If you have a notched or hole barrel nut, give the nut a tweak in the direction the end needs to move. This is trial and error and make take a few nudges to get it right. In the end, you want to barely be able to tell when the key over rides the tube. Yes, it will function if the tube is slightly off and the key hits it a little off center, but what happens is the side of the gas tube will wear until it doesn't seal well and at first you will notice the bolt not locking back on the last round. Eventually, it will short stroke and not pick up the next round in the mag. may take 1000 rounds before it gets there. But the more it's off, the faster it will wear.

Barrel nuts with the wrench flats are much less prone to misalignment. If you have a low profile gas block and no barrel dimples, you can rotate the gas block a tiny bit and see if that helps.

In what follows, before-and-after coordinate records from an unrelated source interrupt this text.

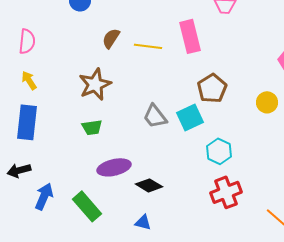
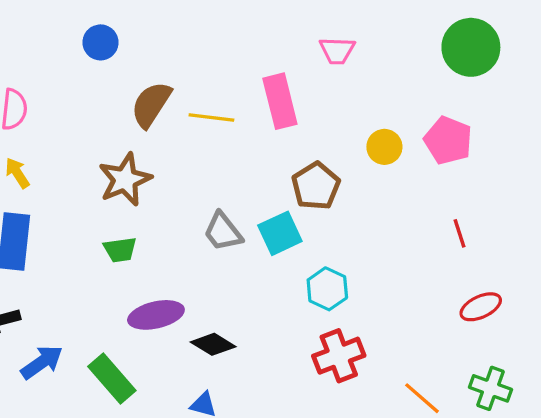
brown semicircle: (111, 38) -> (151, 104), size x1.4
yellow circle: (267, 102) -> (384, 147), moved
blue arrow: (44, 196) -> (42, 362), turned 32

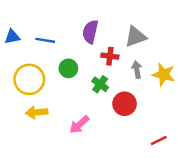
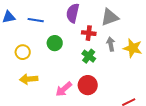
yellow circle: (29, 79) -> (23, 52), size x0.6
green cross: (100, 84) -> (89, 56), moved
red circle: (125, 104) -> (88, 85), moved

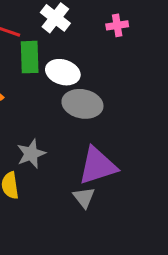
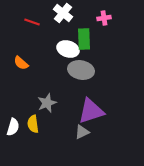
green rectangle: (30, 57) -> (84, 39), moved
gray triangle: (84, 197) -> (82, 132), turned 42

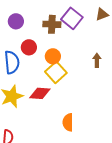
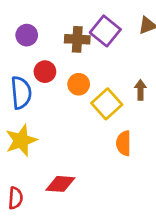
yellow square: (56, 72) -> (107, 104), moved
red diamond: (40, 93) -> (60, 184), moved
orange semicircle: (68, 122) -> (124, 143), moved

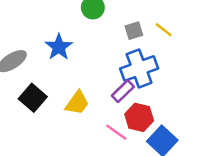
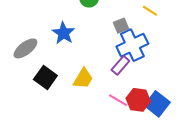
gray square: (134, 31) -> (121, 26), moved
red hexagon: (139, 117) -> (138, 100), moved

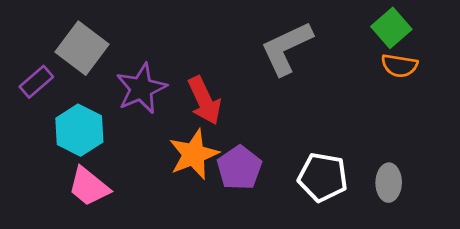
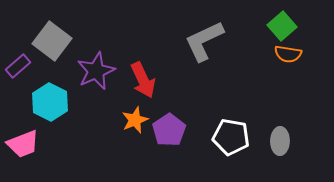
orange star: (194, 154) -> (135, 120), size x0.7
pink trapezoid: (89, 187) -> (23, 144), moved, turned -60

If not, you can try and tweak the gas tube a little. This is a slippery slope as it's easy to overdo it and then have to try and bend it back.

Adjustable Gas Blocks:
These install the same as the non-adjustable.
As mentioned, the AR gas system is over gassed for when the rifle gets extremely dirty in combat. Since most of us here do not subject our rifles to battlefield conditions, you can turn down the gas setting and the rifle will be a little softer to shoot.

Start with the gas screw turned in all the way. Back it out 1 turn.
Load 1 round in the mag and fire. The rifle may or may not eject, but not lock back.
Repeat the 1 round and shoot and open the gas setting half a turn each time until the bolt locks to the rear.
Then open the setting another half turn for when the rifle gets dirty. As long as the gun has proper lubrication, this should be all the adjusting needed.
Clean and lube the rifle every few hundred rounds and you should be fine.